L’osservazione di antiche strutture architettoniche è un’esperienza che ha il potere di stordire lo spirito tanto quanto un quadro di grande maestria o una sinfonia di sublime bellezza. Ogni mattone, ogni colonna, ogni dettaglio è come una pennellata su una tela vasta e complessa.
Nel cuore di Vercelli, l’Abbazia di Sant’Andrea si erge come un palcoscenico dove passato e presente s’incontrano e sussurrano segreti noti solo a chi sa ascoltare. Datata al 1200, questa straordinaria fusione di stili romanici e gotici porta con sé tracce di mani che l’hanno edificata, modificata, e perfino deturpata nel corso dei secoli.
Passeggiare sotto il portico del chiostro è come attraversare un corridoio nel tempo.
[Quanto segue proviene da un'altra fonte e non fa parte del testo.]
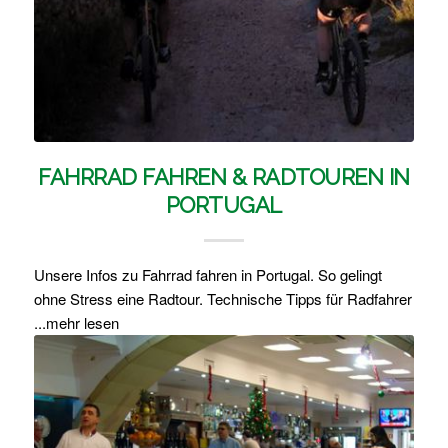
FAHRRAD FAHREN & RADTOUREN IN
PORTUGAL
Unsere Infos zu Fahrrad fahren in Portugal. So gelingt
ohne Stress eine Radtour. Technische Tipps für Radfahrer
...mehr lesen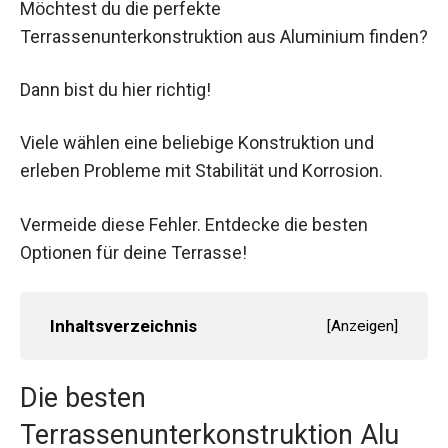
Möchtest du die perfekte
Terrassenunterkonstruktion aus Aluminium finden?
Dann bist du hier richtig!
Viele wählen eine beliebige Konstruktion und
erleben Probleme mit Stabilität und Korrosion.
Vermeide diese Fehler. Entdecke die besten
Optionen für deine Terrasse!
Inhaltsverzeichnis
[
Anzeigen
]
Die besten
Terrassenunterkonstruktion Alu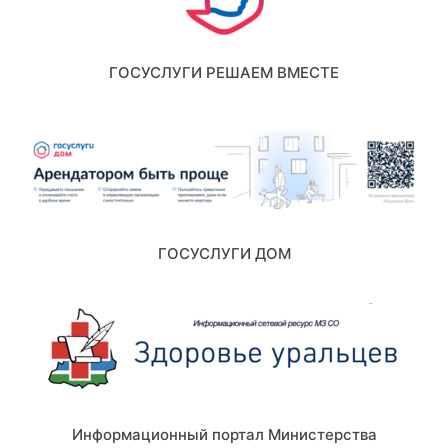
ГОСУСЛУГИ РЕШАЕМ ВМЕСТЕ
ГОСУСЛУГИ ДОМ
Информационный портал Министерства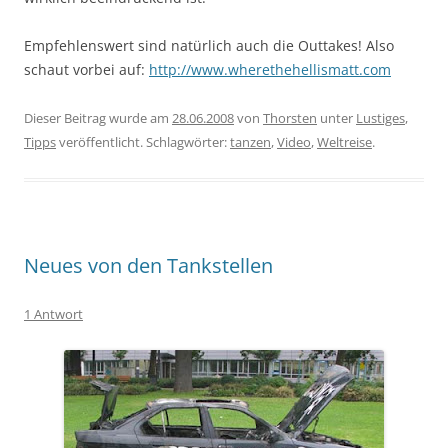
Empfehlenswert sind natürlich auch die Outtakes! Also
schaut vorbei auf:
http://www.wherethehellismatt.com
Dieser Beitrag wurde am
28.06.2008
von
Thorsten
unter
Lustiges
,
Tipps
veröffentlicht. Schlagwörter:
tanzen
,
Video
,
Weltreise
.
Neues von den Tankstellen
1 Antwort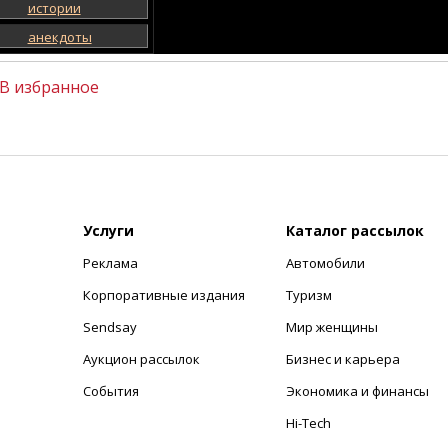
истории
анекдоты
В избранное
Услуги
Каталог рассылок
Реклама
Автомобили
+
Корпоративные издания
Туризм
Sendsay
Мир женщины
Аукцион рассылок
Бизнес и карьера
События
Экономика и финансы
Hi-Tech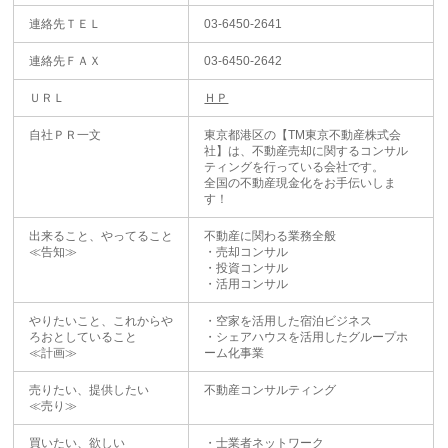
連絡先ＴＥＬ
03-6450-2641
連絡先ＦＡＸ
03-6450-2642
ＵＲＬ
ＨＰ
自社ＰＲ一文
東京都港区の【TM東京不動産株式会
社】は、不動産売却に関するコンサル
ティングを行っている会社です。
全国の不動産現金化をお手伝いしま
す！
出来ること、やってること
不動産に関わる業務全般
≪告知≫
・売却コンサル
・投資コンサル
・活用コンサル
やりたいこと、これからや
・空家を活用した宿泊ビジネス
ろおとしていること
・シェアハウスを活用したグループホ
≪計画≫
ーム化事業
売りたい、提供したい
不動産コンサルティング
≪売り≫
買いたい、欲しい
・士業者ネットワーク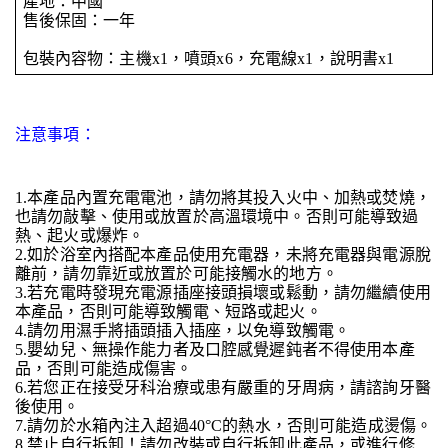
產地：中國
售後保固：一年
包裝內容物：主機x1，噴頭x6，充電線x1，說明書x1
注意事項：
1.本產品內置充電電池，請勿將其投入火中、加熱或焚燒，
也請勿敲擊、使用或放置於高溫環境中。否則可能導致過
熱、起火或爆炸。
2.如於浴室內搭配本產品使用充電器，未將充電器與電源脫
離前，請勿靠近或放置於可能接觸水的地方。
3.若充電時發現充電源插座接頭損壞或鬆動，請勿繼續使用
本產品，否則可能導致觸電、短路或起火。
4.請勿用濕手將插頭插入插座，以免導致觸電。
5.嬰幼兒、無操作能力者及口腔感覺遲鈍者不得使用本產
品，否則可能造成傷害。
6.若您正在接受牙科治療或患有嚴重的牙周病，請諮詢牙醫
後使用。
7.請勿於水箱內注入超過40°C的熱水，否則可能造成燙傷。
8.禁止自行拆卸！請勿改裝或自行拆卸此產品，或進行修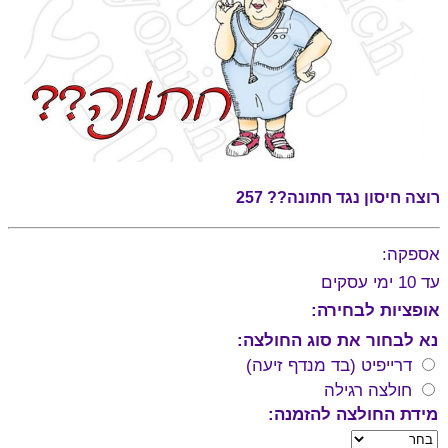
רוצה חיסון נגד חתונה?? 257
אספקה:
עד 10 ימי עסקים
אופציות לבחירה:
נא לבחור את סוג החולצה:
דרייפיט (בד מנדף זיעה)
חולצה רגילה
מידת החולצה להזמנה: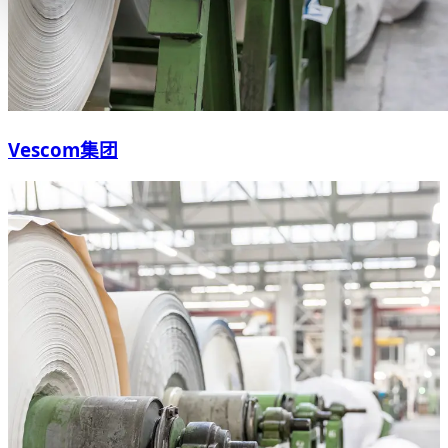
Vescom集团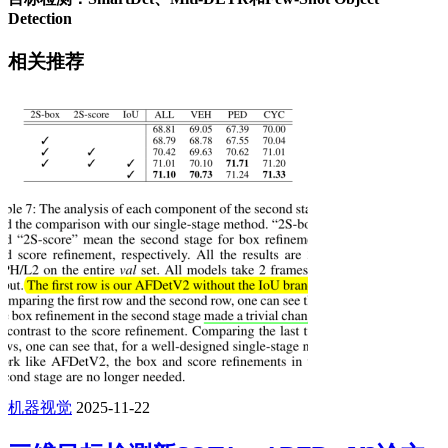
Detection
相关推荐
机器视觉
2025-11-22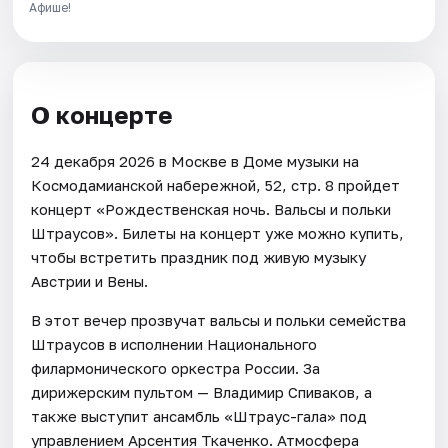
Афише!
О концерте
24 декабря 2026 в Москве в Доме музыки на
Космодамианской набережной, 52, стр. 8 пройдет
концерт «Рождественская ночь. Вальсы и польки
Штраусов». Билеты на концерт уже можно купить,
чтобы встретить праздник под живую музыку
Австрии и Вены.
В этот вечер прозвучат вальсы и польки семейства
Штраусов в исполнении Национального
филармонического оркестра России. За
дирижерским пультом — Владимир Спиваков, а
также выступит ансамбль «Штраус-гала» под
управлением Арсентия Ткаченко. Атмосфера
La sequenza di mattoni perfetti lungo le pareti cambia improvvisamente, rivelando una sezione di muratura evidentemente diversa. È come se qualcuno avesse strappato una pagina da un libro antico per inserirne una nuova, scritta con un inchiostro diverso e un carattere straniero.
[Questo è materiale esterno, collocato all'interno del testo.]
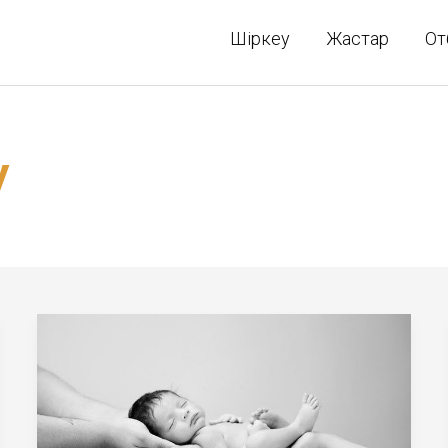
Шіркеу
Жастар
От
у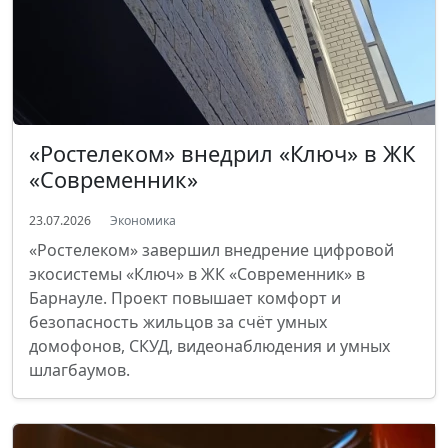
«Ростелеком» внедрил «Ключ» в ЖК
«Современник»
23.07.2026
Экономика
«Ростелеком» завершил внедрение цифровой
экосистемы «Ключ» в ЖК «Современник» в
Барнауле. Проект повышает комфорт и
безопасность жильцов за счёт умных
домофонов, СКУД, видеонаблюдения и умных
шлагбаумов.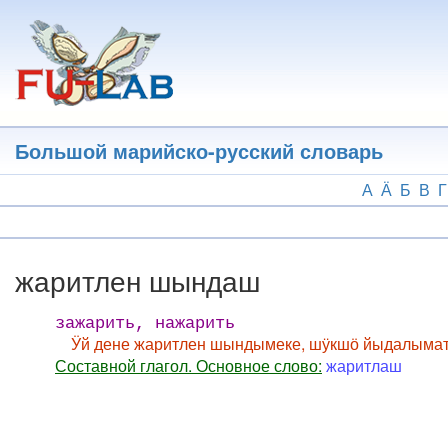
Перейти
к
основному
содержанию
Большой марийско-русский словарь
А
Ӓ
Б
В
Г
жаритлен шындаш
зажарить, нажарить
Ӱй дене жаритлен шындымеке, шӱкшӧ йыдалымат 
Составной глагол. Основное слово:
жаритлаш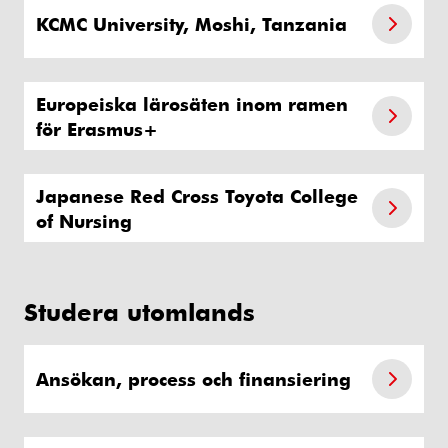
KCMC University, Moshi, Tanzania
Europeiska lärosäten inom ramen
för Erasmus+
Japanese Red Cross Toyota College
of Nursing
Studera utomlands
Ansökan, process och finansiering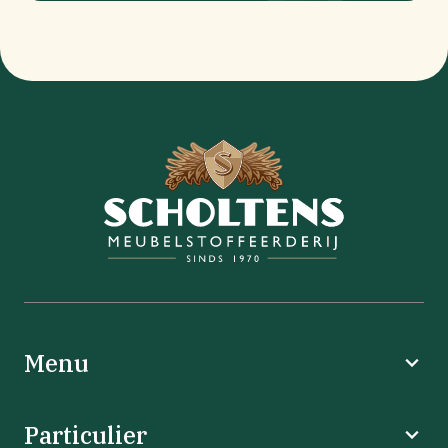
Menu
Particulier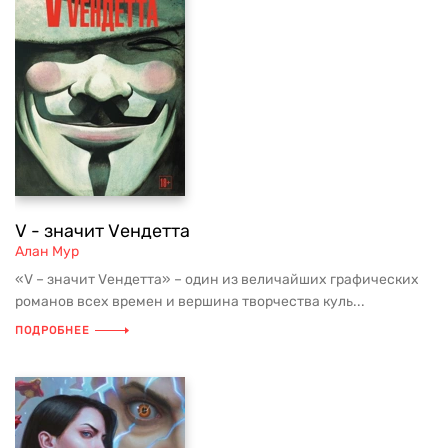
V - значит Vендетта
Алан Мур
«V – значит Vендетта» – один из величайших графических
романов всех времен и вершина творчества куль...
ПОДРОБНЕЕ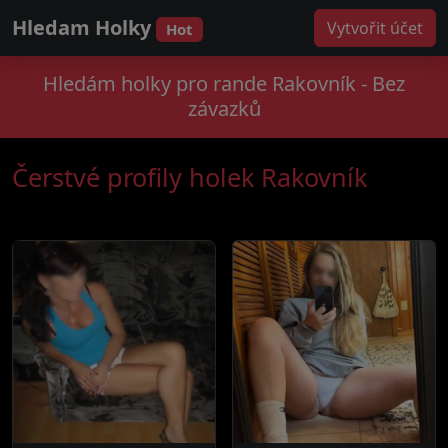
Hledam Holky
Vytvořit účet
Hot
Hledám holky pro rande Rakovník - Bez
závazků
Čerstvé profily holek Rakovník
Ma non è un’aggiunta, come potrebbe sembrare a prima vista. Piuttosto, è una sottrazione, un’assenza. C’era un tempo in cui un contrafforte imponente interrompeva il passaggio, come un vecchio custode che non vuole essere ignorato. Ma evidentemente, qualche abate passato ha deciso che era più un fastidio che una necessità. E così, con una decisione che quasi sfida la gravità, il contrafforte fu amputato alla base, lasciando la sua estremità superiore sospesa sopra l’arco come un fantasma di pietra.
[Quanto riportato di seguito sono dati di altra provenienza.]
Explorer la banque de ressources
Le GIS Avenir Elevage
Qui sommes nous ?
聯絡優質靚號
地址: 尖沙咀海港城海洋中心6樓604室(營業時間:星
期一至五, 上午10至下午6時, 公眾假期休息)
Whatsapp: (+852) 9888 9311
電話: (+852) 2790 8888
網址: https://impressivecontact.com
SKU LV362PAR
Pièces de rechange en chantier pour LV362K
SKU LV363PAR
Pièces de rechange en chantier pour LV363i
Da quando ho scoperto questa anomalia, una sorta di timore reverenziale mi assale ogni volta che attraverso quel particolare tratto del portico. Mi fermo, alzo lo sguardo e per un istante penso all’irrevocabilità del tempo e alle scelte che alterano per sempre il volto di ciò che tocchiamo.
Forse è irrazionale, ma evito di passare proprio sotto quell’arco. Dopotutto, nel linguaggio silenzioso dell’architettura, non si sa mai quali segreti si nascondano e quali avvertimenti si celino nelle pieghe della storia.